他愣了一下,看向光源和气味来处——厨房。
顾屿正背对着门口,手忙脚乱地对着灶台上一口冒烟的锅挥舞锅铲,另一只手试图去关抽油烟机,却误按成了加大档位,轰鸣声顿时拔高,盖过了锅里滋啦的惨叫。他穿着家居服,袖子胡乱挽着,头发被蒸汽熏得贴在额角,侧脸在灯光和烟雾里显得有点模糊,只有鼻尖上一层亮晶晶的汗珠清晰可见。
江辰站在玄关,没出声,静静看着。他手里还提着滴水的伞,外套湿了大半,指尖冰凉。
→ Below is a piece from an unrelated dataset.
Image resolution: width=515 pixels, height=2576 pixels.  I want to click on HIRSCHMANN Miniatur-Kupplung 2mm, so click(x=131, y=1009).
但眼前这片混乱的、充满烟火气的狼藉,像一块粗糙却温暖的毛毯,将他从雨夜公园那令人窒息的黑暗和寒意中,猛地拽了回来。
抽油烟机终于被关掉,巨响戛然而止,只剩锅里不明物体垂死的、轻微的噼啪声。顾屿关了火,肩膀垮下来,对着那口锅叹了口气,抬手抹了把额头的汗,这才转过身。
看到站在门口的江辰,他脸上瞬间闪过好几种情绪——先是猝不及防的惊吓,然后是“被抓包”的窘迫,最后定格在一种混合着担忧和如释重负的柔软上。
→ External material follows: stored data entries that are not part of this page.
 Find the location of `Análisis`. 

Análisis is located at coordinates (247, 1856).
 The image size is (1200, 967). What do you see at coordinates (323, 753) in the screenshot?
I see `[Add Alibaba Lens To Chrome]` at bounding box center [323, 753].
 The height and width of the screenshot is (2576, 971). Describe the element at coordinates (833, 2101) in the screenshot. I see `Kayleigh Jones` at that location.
“回来了?”顾屿的声音有点哑,带着刚才一番折腾后的气喘,“怎么……淋湿了?”
“下雨。”江辰言简意赅,弯腰换鞋,把湿漉漉的伞放进伞桶。他动作不紧不慢,借着低头的瞬间,将口袋里那个仍带着凉意的警报器和录音笔,更深地往内袋里塞了塞。
“快把湿外套脱了,去洗个热水澡,小心感冒。”顾屿说着,朝他走过来,很自然地伸手想接他脱下的外套,目光却在他脸上多停留了两秒,眉头几不可察地蹙了一下,“你脸色不太好。事情……不顺?”
“还好。”江辰避开他接外套的手,自己把外套挂好。湿冷的外套离身,室内的暖意才真正触及皮肤。“你在做什么?”他看向厨房那片狼藉。
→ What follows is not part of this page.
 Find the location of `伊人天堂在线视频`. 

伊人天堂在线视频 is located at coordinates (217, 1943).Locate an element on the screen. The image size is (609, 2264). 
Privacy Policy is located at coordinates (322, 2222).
顾屿顺着他的目光回头,表情顿时又变得尴尬,摸了摸鼻子:“咳……那个,我说给你留饭,想着你回来晚,煮个面快……结果酱醋瓶子没拿稳,倒多了,然后又想加水稀释,结果火开太大……”他越说声音越小,最后干脆破罐子破摔,指了指那口惨不忍睹的锅,“总之,就是……搞砸了。”
锅里的东西已经看不出原貌,黑褐色的粘稠液体包裹着煮烂的面条和几片焦黑的、疑似蔬菜的物体,散发着复杂的、一言难尽的气味。
江辰走到厨房门口,看了一眼,没评价,只是问:“还有别的能吃的吗?”
顾屿眼睛一亮,立刻转身打开冰箱:“有有有!我下午买了馄饨,速冻的,但味道还行!还有青菜!我重新煮!”
“我来吧。”江辰说着,已经脱下身上略潮的毛衣,挽起衬衫袖子,走向水槽洗手。
顾屿站在他旁边,没坚持,只是看着他的动作,然后很自觉地让开灶台的位置,去拿锅接水。“那个……”他一边接水,一边用眼角余光瞟江辰,“你晚上……到底干嘛去了?”
水声哗哗。
江辰挤了洗手液,搓出泡沫,仔细清洗每一根手指,包括指缝和指甲边缘。动作慢而认真。
“见了个线人。”他最终开口,声音平静,混在水声里有些模糊。
顾屿接水的动作顿了一下,没回头:“关于案子的?”
“嗯。”
“可靠吗?”
“不知道。”江辰冲掉手上的泡沫,关上水龙头,用毛巾擦干,“仁和手术室的护士。吓坏了,不敢露面。”
顾屿把接满水的锅放到灶上,打开火。蓝色的火苗舔着锅底,发出平稳的轻响。他没再追问细节,只是沉默地站了一会儿,然后从冰箱里拿出馄饨和青菜,放到料理台上。
“危险吗?”他问,声音很低,目光落在跳跃的火苗上。
江辰拿起青菜,摘去老叶,放在水龙头下冲洗。翠绿的叶子在水流下舒展开,带着生机勃勃的凉意。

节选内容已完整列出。